= All over print =

Type of textile printing

In streetwear fashion, an all over print (also known as all-over-print) is a print composed of a design that is repeated across the entire surface of a garment. The image is on both the front and back. Often, such prints are screen printed. Other processes include dye-diffusion of the fabric itself and printed t-shirts. All over printing relies on synthetic fibers as they can best withstand the process. One way to check for all over printing is to be sure the pattern or design can be seen on the seam, hem, and around zippers.

== History ==
Modern all over printing was facilitated by the invention of sublimation printing in 1957 (not to be confused with commercial sublimation on cellulose in 1929, as the substrate is polyethylene terephthalate (PET)). Rather, the commercial process was developed by Noel de Plasse in Lainere de Roubaix, France.

== Technique ==
The process is similar to the process of dye-diffusion: a graphic is printed onto a sheet of high-release paper and then transferred onto fabric using high heat and pressure. Heat converts the solid dye particles into a gas through sublimation. The liquid phase is skipped due to the instantaneous nature of the physical change. This immediacy bonds the released chemicals to the polyester fibers. Unlike screen printing and direct-to-garment digital printing, the process of printing sees dye absorbed directly into the fabric. The design is printed on 100% polyester material.

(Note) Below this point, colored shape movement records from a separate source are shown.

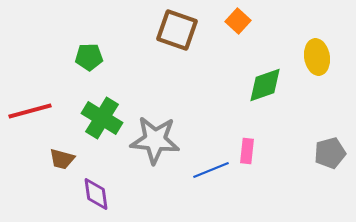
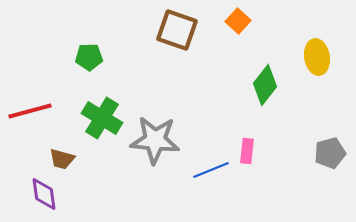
green diamond: rotated 33 degrees counterclockwise
purple diamond: moved 52 px left
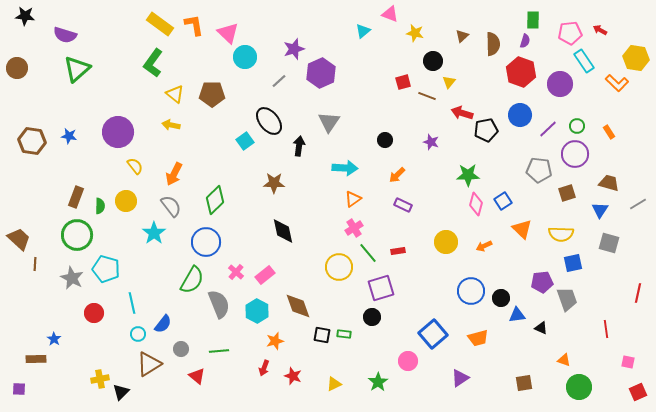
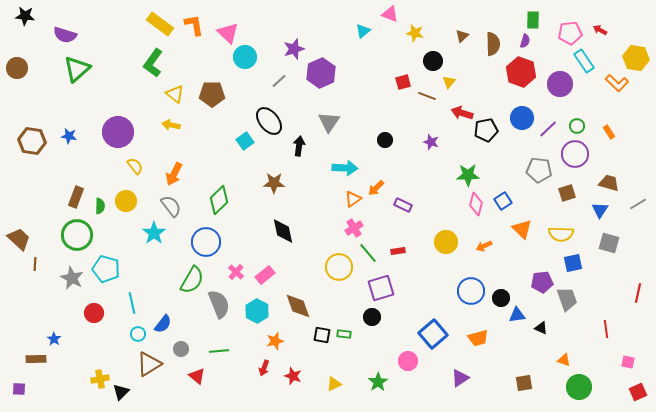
blue circle at (520, 115): moved 2 px right, 3 px down
orange arrow at (397, 175): moved 21 px left, 13 px down
green diamond at (215, 200): moved 4 px right
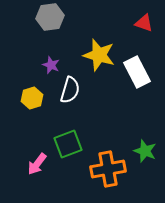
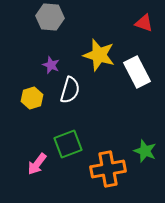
gray hexagon: rotated 12 degrees clockwise
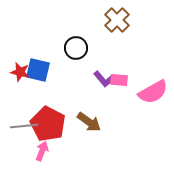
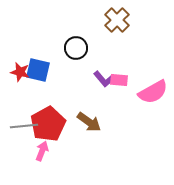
red pentagon: rotated 16 degrees clockwise
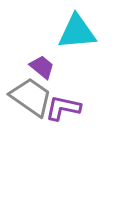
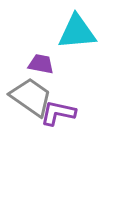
purple trapezoid: moved 1 px left, 3 px up; rotated 28 degrees counterclockwise
purple L-shape: moved 5 px left, 5 px down
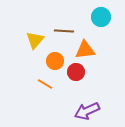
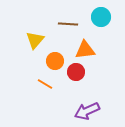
brown line: moved 4 px right, 7 px up
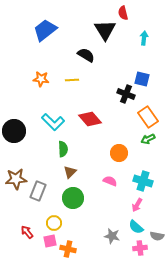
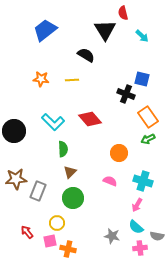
cyan arrow: moved 2 px left, 2 px up; rotated 128 degrees clockwise
yellow circle: moved 3 px right
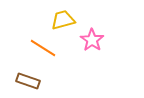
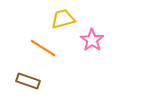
yellow trapezoid: moved 1 px up
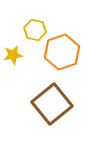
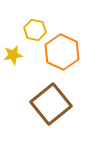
orange hexagon: rotated 16 degrees counterclockwise
brown square: moved 1 px left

Often, this printing is done onto white fabric, as this base colour allows for the best applicability.

== Advantages and disadvantages ==
Advantages of dye-sublimation over other methods of textile printing:

- Pictures do not peel off fabric, unlike typical screen printing.
- Dye does not mount on fabric.
- The intensity of colour is often unmatched due to the direct permeation of dye.
- No need to half-print screens or cut fabric.
- The continuous nature of the print allows all of the medium to be a canvas.

Disadvantages:

- Speed is reduced due to continuous nature of printing.
- Possibility of white creases and irregular printing per-batch.
- Some dyes work better than others.